» The records
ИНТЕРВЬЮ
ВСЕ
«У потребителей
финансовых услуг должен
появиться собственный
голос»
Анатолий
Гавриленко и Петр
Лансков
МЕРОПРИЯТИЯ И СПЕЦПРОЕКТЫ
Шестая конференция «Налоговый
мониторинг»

» Task instructions
Set the whole listing down, word for word.

» Your solution
ИНТЕРВЬЮ
ВСЕ
«У потребителей
финансовых услуг должен
появиться собственный
голос»
Анатолий
Гавриленко и Петр
Лансков
МЕРОПРИЯТИЯ И СПЕЦПРОЕКТЫ
Шестая конференция «Налоговый
мониторинг»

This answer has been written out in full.